BEGIN SOURCE DATA

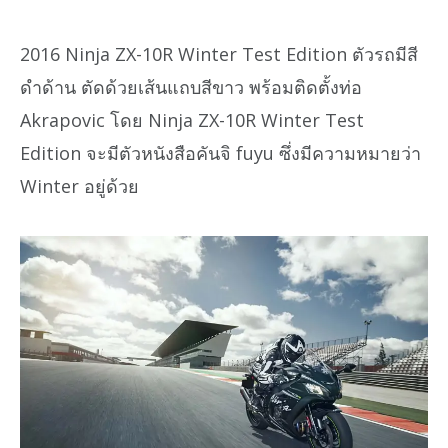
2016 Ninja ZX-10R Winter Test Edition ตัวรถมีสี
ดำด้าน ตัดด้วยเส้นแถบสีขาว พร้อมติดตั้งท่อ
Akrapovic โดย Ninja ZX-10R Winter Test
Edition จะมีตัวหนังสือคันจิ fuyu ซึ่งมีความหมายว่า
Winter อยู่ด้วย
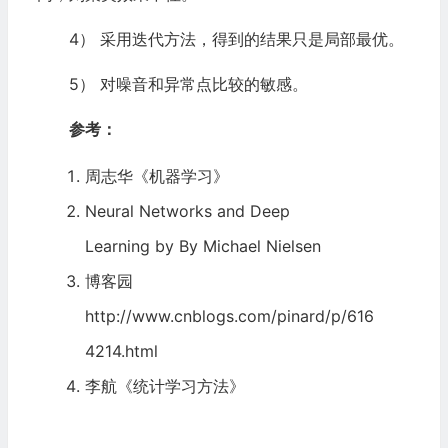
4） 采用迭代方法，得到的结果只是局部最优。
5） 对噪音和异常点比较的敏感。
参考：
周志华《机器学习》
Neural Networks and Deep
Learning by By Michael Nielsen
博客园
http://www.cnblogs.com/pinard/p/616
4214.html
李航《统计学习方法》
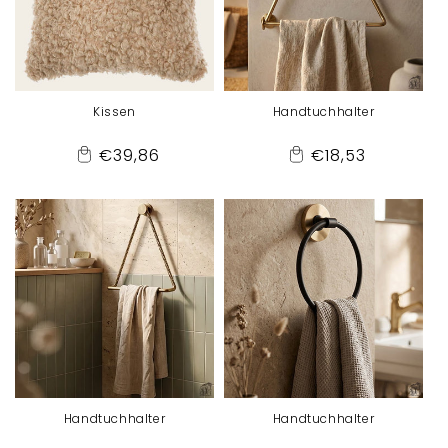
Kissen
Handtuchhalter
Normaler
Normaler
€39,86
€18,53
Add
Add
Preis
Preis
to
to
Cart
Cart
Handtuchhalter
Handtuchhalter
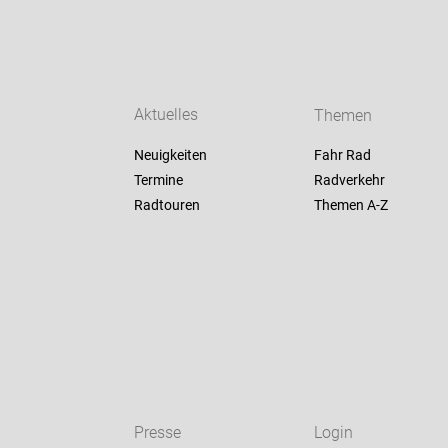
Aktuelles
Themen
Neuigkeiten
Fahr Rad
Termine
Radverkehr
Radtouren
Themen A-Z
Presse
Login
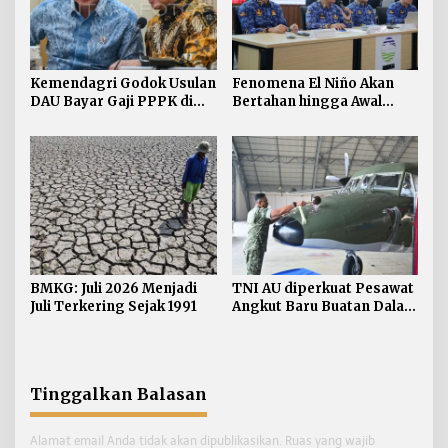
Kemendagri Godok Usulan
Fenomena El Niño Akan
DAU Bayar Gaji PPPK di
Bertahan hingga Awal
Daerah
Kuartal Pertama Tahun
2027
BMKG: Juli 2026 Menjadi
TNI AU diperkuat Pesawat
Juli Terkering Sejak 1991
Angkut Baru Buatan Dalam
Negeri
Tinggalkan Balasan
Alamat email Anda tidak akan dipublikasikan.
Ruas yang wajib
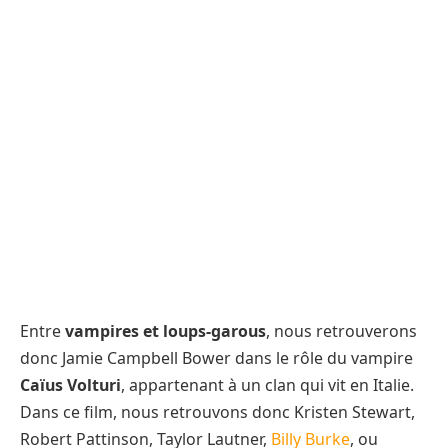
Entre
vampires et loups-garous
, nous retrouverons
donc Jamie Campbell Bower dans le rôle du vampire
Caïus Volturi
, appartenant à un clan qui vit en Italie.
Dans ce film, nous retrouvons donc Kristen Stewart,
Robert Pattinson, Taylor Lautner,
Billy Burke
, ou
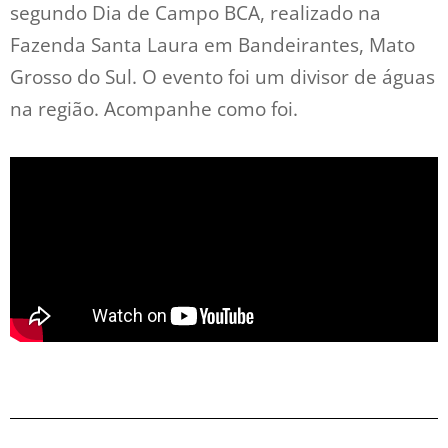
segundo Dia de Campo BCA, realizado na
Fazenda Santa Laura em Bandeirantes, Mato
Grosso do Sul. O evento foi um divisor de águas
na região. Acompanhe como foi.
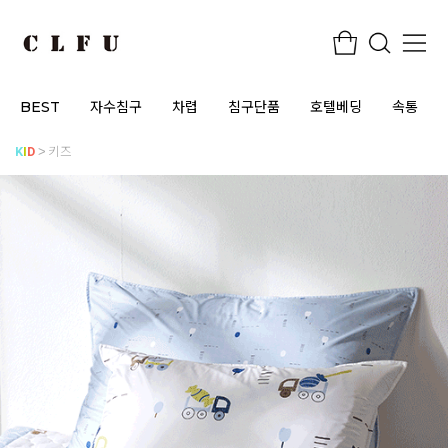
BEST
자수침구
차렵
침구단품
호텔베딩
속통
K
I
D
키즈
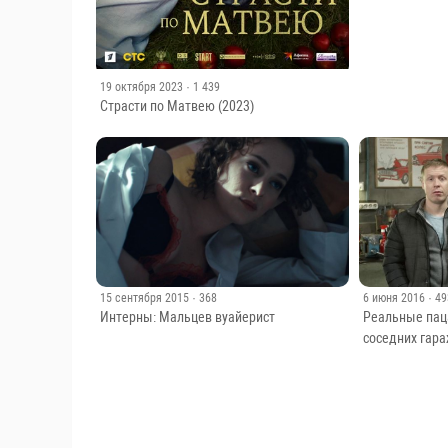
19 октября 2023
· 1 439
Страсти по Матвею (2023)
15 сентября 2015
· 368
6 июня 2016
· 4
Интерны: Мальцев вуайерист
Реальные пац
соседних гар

END SOURCE DATA

The records above must be copied exactly, with no pictures carried over.

2016 Ninja ZX-10R Winter Test Edition ตัวรถมีสี
ดำด้าน ตัดด้วยเส้นแถบสีขาว พร้อมติดตั้งท่อ
Akrapovic โดย Ninja ZX-10R Winter Test
Edition จะมีตัวหนังสือคันจิ fuyu ซึ่งมีความหมายว่า
Winter อยู่ด้วย
4） 采用迭代方法，得到的结果只是局部最优。
5） 对噪音和异常点比较的敏感。
参考：
周志华《机器学习》
Neural Networks and Deep
Learning by By Michael Nielsen
博客园
http://www.cnblogs.com/pinard/p/616
4214.html
李航《统计学习方法》
Kissen
Handtuchhalter
Normaler
Normaler
€39,86
€18,53
Add
Add
Preis
Preis
to
to
Cart
Cart
Handtuchhalter
Handtuchhalter
Aktuelles
Themen
Neuigkeiten
Fahr Rad
Termine
Radverkehr
Radtouren
Themen A-Z
Presse
Login
Kemendagri Godok Usulan
Fenomena El Niño Akan
DAU Bayar Gaji PPPK di
Bertahan hingga Awal
Daerah
Kuartal Pertama Tahun
2027
BMKG: Juli 2026 Menjadi
TNI AU diperkuat Pesawat
Juli Terkering Sejak 1991
Angkut Baru Buatan Dalam
Negeri
Tinggalkan Balasan
Alamat email Anda tidak akan dipublikasikan.
Ruas yang wajib
Entre
vampires et loups-garous
, nous retrouverons
donc Jamie Campbell Bower dans le rôle du vampire
Caïus Volturi
, appartenant à un clan qui vit en Italie.
Dans ce film, nous retrouvons donc Kristen Stewart,
Robert Pattinson, Taylor Lautner,
Billy Burke
, ou
segundo Dia de Campo BCA, realizado na
Fazenda Santa Laura em Bandeirantes, Mato
Grosso do Sul. O evento foi um divisor de águas
na região. Acompanhe como foi.
BEST
자수침구
차렵
침구단품
호텔베딩
속통
K
I
D
키즈
19 октября 2023
· 1 439
Страсти по Матвею (2023)
15 сентября 2015
· 368
6 июня 2016
· 4
Интерны: Мальцев вуайерист
Реальные пац
соседних гар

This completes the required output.